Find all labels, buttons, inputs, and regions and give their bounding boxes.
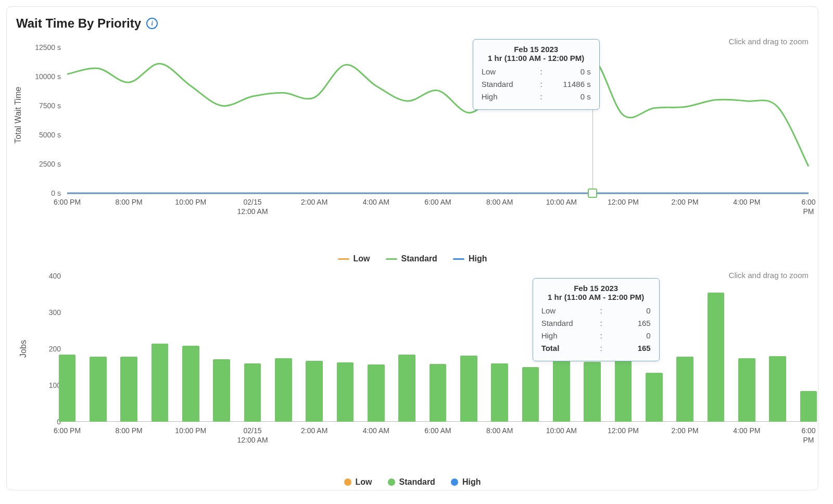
bar-plot-area[interactable] [67,276,809,422]
bar[interactable] [275,358,292,422]
page-title: Wait Time By Priority [16,16,141,31]
legend-item-standard[interactable]: Standard [388,477,435,487]
y-tick-label: 7500 s [39,102,61,110]
legend-label-low: Low [354,254,370,263]
hover-marker-square [588,188,597,198]
line-svg [67,47,809,193]
y-tick-label: 300 [49,308,61,317]
y-tick-label: 200 [49,345,61,353]
x-tick-label: 2:00 PM [672,426,699,435]
x-tick-label: 4:00 AM [363,197,389,207]
bar[interactable] [337,362,354,422]
bar[interactable] [615,360,632,422]
bar[interactable] [708,293,725,422]
tooltip-row: Low:0 s [482,66,591,78]
y-axis-labels: 0 s2500 s5000 s7500 s10000 s12500 s [27,47,64,193]
legend-label-high: High [462,477,481,487]
legend-item-low[interactable]: Low [344,477,372,487]
tooltip-range: 1 hr (11:00 AM - 12:00 PM) [541,293,651,301]
tooltip-date: Feb 15 2023 [482,45,591,54]
panel: Wait Time By Priority i Click and drag t… [6,6,818,490]
legend-item-standard[interactable]: Standard [386,254,437,263]
bar[interactable] [646,373,663,422]
y-tick-label: 0 s [51,189,61,197]
bar[interactable] [244,363,261,422]
legend-swatch-high [451,478,458,486]
bar[interactable] [584,362,601,422]
tooltip-date: Feb 15 2023 [541,284,651,293]
bar[interactable] [738,358,755,422]
legend-item-low[interactable]: Low [338,254,370,263]
bar[interactable] [800,391,817,422]
legend-swatch-standard [388,478,395,486]
tooltip-range: 1 hr (11:00 AM - 12:00 PM) [482,54,591,62]
x-tick-label: 8:00 PM [116,197,143,207]
tooltip-row: Total:165 [541,342,651,355]
x-tick-label: 4:00 AM [363,426,389,435]
line-chart-tooltip: Feb 15 2023 1 hr (11:00 AM - 12:00 PM) L… [473,39,600,110]
bar[interactable] [368,364,385,422]
x-tick-label: 2:00 AM [301,426,327,435]
bar[interactable] [90,357,107,422]
tooltip-row: Standard:11486 s [482,78,591,91]
bar[interactable] [491,363,508,422]
legend-label-standard: Standard [401,254,437,263]
wait-time-line-chart[interactable]: Click and drag to zoom Total Wait Time 0… [16,37,809,214]
legend-item-high[interactable]: High [453,254,487,263]
bar[interactable] [430,364,447,422]
line-chart-legend: Low Standard High [16,243,809,268]
legend-item-high[interactable]: High [451,477,481,487]
bar-chart-legend: Low Standard High [16,466,809,491]
legend-swatch-high [453,258,464,260]
x-tick-label: 2:00 AM [301,197,327,207]
x-tick-label: 6:00 PM [801,197,815,216]
bar[interactable] [120,357,137,422]
x-axis-line [67,193,809,193]
tooltip-row: High:0 s [482,91,591,103]
bar[interactable] [769,356,786,422]
bar-plot[interactable]: 0100200300400 [27,276,809,422]
x-tick-label: 12:00 PM [608,426,639,435]
legend-swatch-low [338,258,349,260]
x-tick-label: 10:00 AM [546,426,577,435]
x-tick-label: 02/1512:00 AM [237,426,268,445]
x-tick-label: 6:00 PM [54,426,81,435]
x-tick-label: 2:00 PM [672,197,699,207]
bar[interactable] [676,357,693,422]
x-tick-label: 8:00 AM [486,197,513,207]
bar[interactable] [398,355,415,422]
bar[interactable] [182,346,199,422]
series-line [67,59,809,167]
x-tick-label: 10:00 AM [546,197,577,207]
bar[interactable] [59,355,76,422]
legend-swatch-standard [386,258,397,260]
legend-label-low: Low [356,477,372,487]
tooltip-row: High:0 [541,330,651,342]
line-plot[interactable]: 0 s2500 s5000 s7500 s10000 s12500 s [27,47,809,193]
x-tick-label: 10:00 PM [175,197,206,207]
x-tick-label: 10:00 PM [175,426,206,435]
y-tick-label: 2500 s [39,160,61,168]
x-tick-label: 12:00 PM [608,197,639,207]
x-tick-label: 6:00 PM [54,197,81,207]
y-tick-label: 400 [49,272,61,280]
bars-container [67,276,809,422]
tooltip-row: Low:0 [541,305,651,317]
info-icon[interactable]: i [146,18,158,29]
y-axis-title: Total Wait Time [14,87,23,144]
bar[interactable] [306,361,323,422]
jobs-bar-chart[interactable]: Click and drag to zoom Jobs 010020030040… [16,271,809,437]
title-row: Wait Time By Priority i [16,16,809,31]
bar[interactable] [522,367,539,422]
x-tick-label: 6:00 PM [801,426,815,445]
x-tick-label: 8:00 AM [486,426,513,435]
bar-chart-tooltip: Feb 15 2023 1 hr (11:00 AM - 12:00 PM) L… [533,278,660,361]
y-tick-label: 5000 s [39,131,61,139]
legend-label-standard: Standard [399,477,435,487]
bar[interactable] [213,359,230,422]
bar[interactable] [460,356,477,422]
x-tick-label: 4:00 PM [733,426,760,435]
zoom-hint: Click and drag to zoom [729,37,809,46]
bar[interactable] [152,344,169,422]
line-plot-area[interactable] [67,47,809,193]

==========

## [Problem to work on]
Search the data for "item". Copy each line that has it.

## [Answer box]
legend-item-standard[interactable]: Standard [388,477,435,487]
legend-item-low[interactable]: Low [344,477,372,487]
legend-item-standard[interactable]: Standard [386,254,437,263]
legend-item-low[interactable]: Low [338,254,370,263]
legend-item-high[interactable]: High [453,254,487,263]
legend-item-high[interactable]: High [451,477,481,487]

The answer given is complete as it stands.